Monthly Archives: August 2016

Ps & Qs

This murmur has been a long time coming. I have been in one of my writing muddles. It happens when I have written too much. I am fine when I edit as I go, but if I don’t I find it very hard to re-read. I look at the middle of the page and see the words spreading out north, south, east and west. When I am writing, I need a particular kind of focus, a sort of policing force, that blanks down the options and steers me along in a specific direction. I don’t have any great preference for one paw over another; put a pen in each and I will write from the middle and proceed to the edges, one paw’s writing mirroring the other’s. When I want to write something that makes sense to others I need a run up to it, a sort of nudge that starts me on the left and propels me to the right.

This ambimindedness can make things tricky, but sometimes it can be quite useful. When one paw is sore, for instance, I can hand the baton to the other. And there was something else that I learned the day after the Save Our Souls Storm.

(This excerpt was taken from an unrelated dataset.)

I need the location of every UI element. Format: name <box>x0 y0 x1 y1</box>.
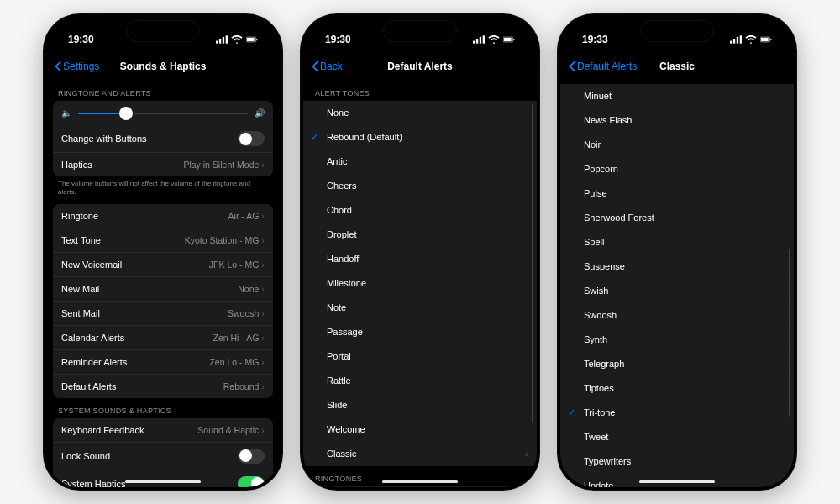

You may have begun to wonder what became of the oilskin package that Uncle Ratty rescued (along with Chelsea Rat) and brought back to Great Uncle Mole’s burrow.

We were a bedraggled trio when we got back to the burrow. It was well after midnight but Uncle Ratty insisted on hot baths and cocoa before we retired. So it wasn’t until the next morning, when I woke up in the little room that was always mine, that I was truly assailed with the sense of being both embraced and unshackled. Something happened to my little moleheart every time I came to stay with Great Uncle Mole. It lurched a little when I remembered that he was not there, but that did not stop me from my rather exuberant celebration.

When Uncle Ratty tapped on the door frame I was no longer jumping on my bed, but I was standing in front of the tarnished bar mirror whistling the Marseillaise, paw on heart,

‘You’ll need to twiddle it down a bit, young Moley. Poor old Chatters is nervous as a kitten.’
At least he didn’t tell me to mind my Ps & Qs (whatever they were – Pleases and ThanQs, I supposed), which is what Great Uncle Mole would have done in his growly voice.

‘Chatters?’

‘Seems he prefers it. School name. Doesn’t like being a headline.’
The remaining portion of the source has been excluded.